Раздался щелчок, а затем негромкий плеск. Запах хлорамина неожиданно стал всепоглощающим и в нем исчезли все прочие запахи. Что-то влажное и теплое легло на мою грудь. Я напряглась, испуганная – после грязи на лице от этих людей можно было ждать чего угодно.
Полковник Хэндельман вздохнула:
– Откройте глаза, доктор Райли. Уверяю вас, на этот раз вам понравится.
Я открыла глаза и посмотрела.
Лежащая на моей груди губка была ярко-оранжевого цвета – как и все далекие от реальной природы и жизни вещи, изготавливаемые в стерильных комнатах из синтетических полимеров, и пропаренные в сотне стерилизаторов перед тем, как выйти в мир, где царят грязь и хаос. Губка была покрыта маленькими хрупкими пузырьками мыльной пены, которые лопались от одного моего взгляда.
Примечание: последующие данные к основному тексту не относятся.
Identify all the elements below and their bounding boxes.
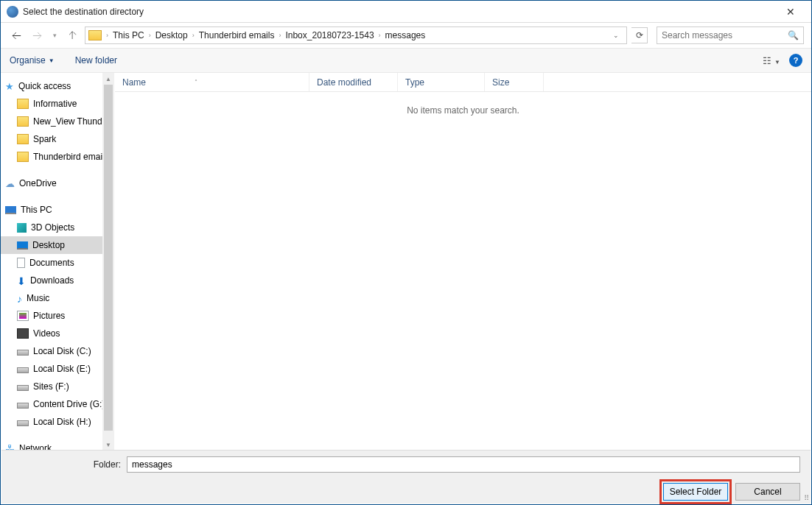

От губки исходил запах хлорамина, и этот запах был чудесен.
– Это не фокус, – сказала полковник Хэндельман. – Здесь смесь хлорамина и геля «Чистая зелень». Возможно, не слишком полезно для кожи, и пить ее нельзя, но она отлично справляется со своей работой. Взрослая плесень не любит гель, а споры – хлорамин.